Het meest onthullende van dit artikel is misschien wel het feit dat het geen democratisch discussiestuk is, maar een oekaze. Hier wordt de burger verteld hoe zijn toekomst is gedetermineerd en wat zijn/haar mogelijkheden, maar vooral ook onmogelijkheden zijn in een neoliberale 'democratie,' die geen democratie is aangezien de meerderheid van de bevolking niet de mogelijkheid bezit om haar eigen lot te bepalen. Wat hier wordt verkondigd is dat een zeer kleine rijke elite, bijgestaan door managers en technocraten, en gesteund door haar pleitbezorgers in de mainstream-pers, zonder enige zinvolle tussenkomst van volksvertegenwoordigers de toekomst van de hele mensheid bepaalt. Op welk moment dit beslist is, door wie, en op grond waarvan wordt door de 'vrije pers' de de 'democratische politici' in het midden gelaten, omdat deze vragen domweg volstrekt irrelevant worden geacht. 'Innovatie, het wondermiddel dat voor vooruitgang zorgt, heeft altijd banen gekost,' is de enige rechtvaardiging in de bekendmaking in The Economist/nrc.next. De Britse geleerde John Gray schreef over de waanzin:
Modern revolutionaries from the Jacobins onwards share these beliefs, but whereas the millenarians believed that only God could remake the world, modern revolutionaries imagined it could be reshaped by humanity alone. This is a notion as far-fetched as anything believed in medieval times. Perhaps for that reason it has always been presented as having the authority of science. Modern politics has been driven by the belief that humanity can be delivered from immemorial evils by the power of knowledge.

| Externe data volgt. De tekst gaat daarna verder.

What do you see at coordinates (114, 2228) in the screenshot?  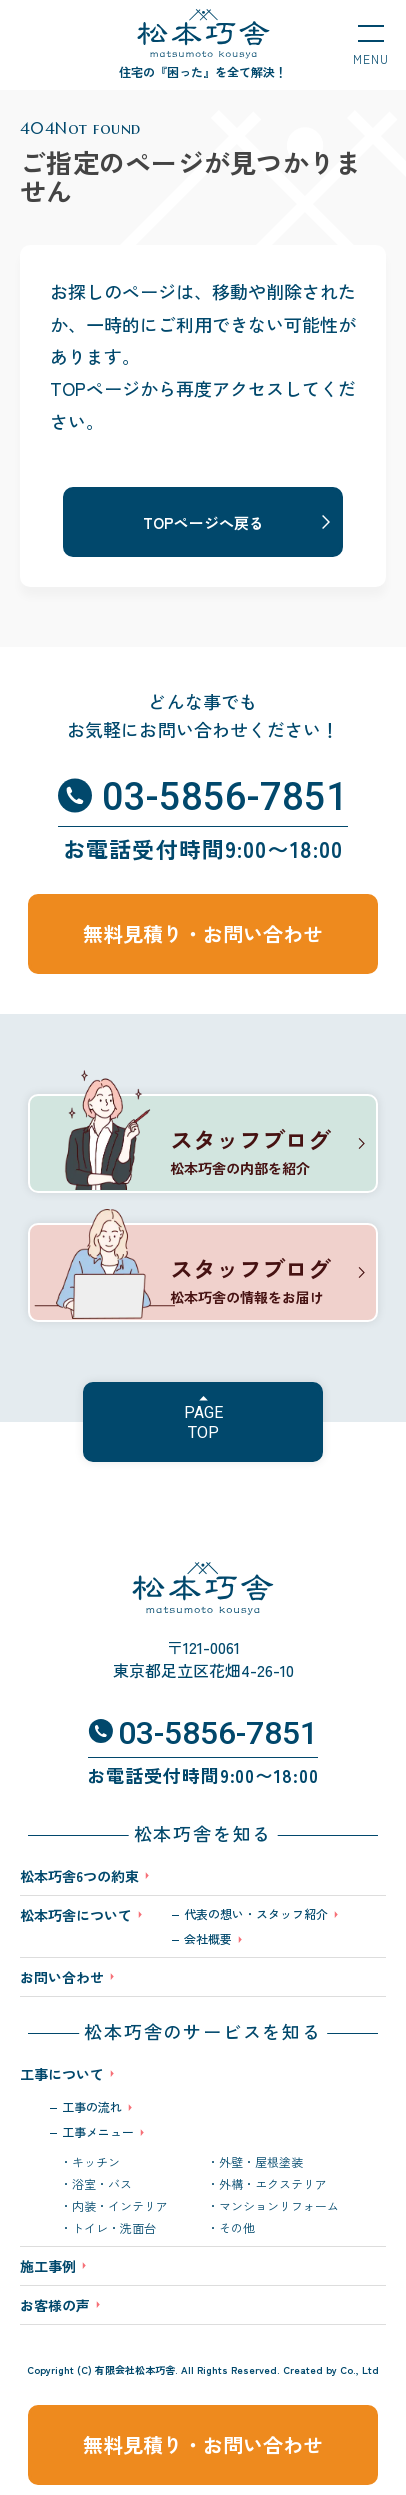 I see `トイレ・洗面台` at bounding box center [114, 2228].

En daarom kon The Economist/nrc.next onder de kop 'Wie is er beter in jouw werk? Jij of een robot?' onweersproken melden dat
In een recent onderzoek van de Oxford Universiteit gesuggereerd wordt dat 47 procent van de huidige banen in de komende twintig jaar zou kunnen worden geautomatiseerd.
Welnu, deze ideologie wordt door Hubert Smeets en zijn mainstream-collega's gepresenteerd als een levensvatbaar systeem voor de hele wereld. En dus stelt de opiniemaker dat 'onderhuids bij sommige Russen toch ook de vraag [wroet]: waarom doen of durven ze in Kiev wel wat wij in Moskou niet kunnen of durven?' Wat wil hij hiermee suggereren? Dat is simpel: wat hij relevant acht is niet dat 'sommige' Russen het neoliberalisme omarmen, en zeker de door hem bewonderde 'ex-oligarch' en miljardair Chodorkovski, maar Smeets benadrukt op die manier dat zelfs in Rusland verstandige mensen zich realiseren dat alleen het neoliberalisme uitkomst biedt, en daarom spreekt hij van 'Europese waarden' als 'vrijheid en democratie.' Het neoliberalisme en 'de democratie' worden als één pakket verkocht. In werkelijkheid doet Smeets precies wat hij Russen verweet toen hij stelde dat 'Het typisch Russisch [is], om altijd alles om te draaien.' Ongetwijfeld juichen de rijken in Rusland het neoliberalisme toe, net als in het Westen, maar dat de bevolking daar zowel als hier de negatieve consequenties van het neoliberalisme omarmen is een omkering van de werkelijkheid. Dat is dan ook de voornaamste reden van waarom 'Poetin' wordt geportretteerd als een grote bedreiging van het 'vrije Westen.' Dat de macht van de westerse elite voor een aanzienlijk deel gebaseerd is op bangmakerij blijkt wel uit de niet aflatende hetze die de neoliberale spreekbuis The Economist, en in navolging daarvan Hubert Smeets, tegen 'Putin' voeren. En zo houdt de macht zich in stand.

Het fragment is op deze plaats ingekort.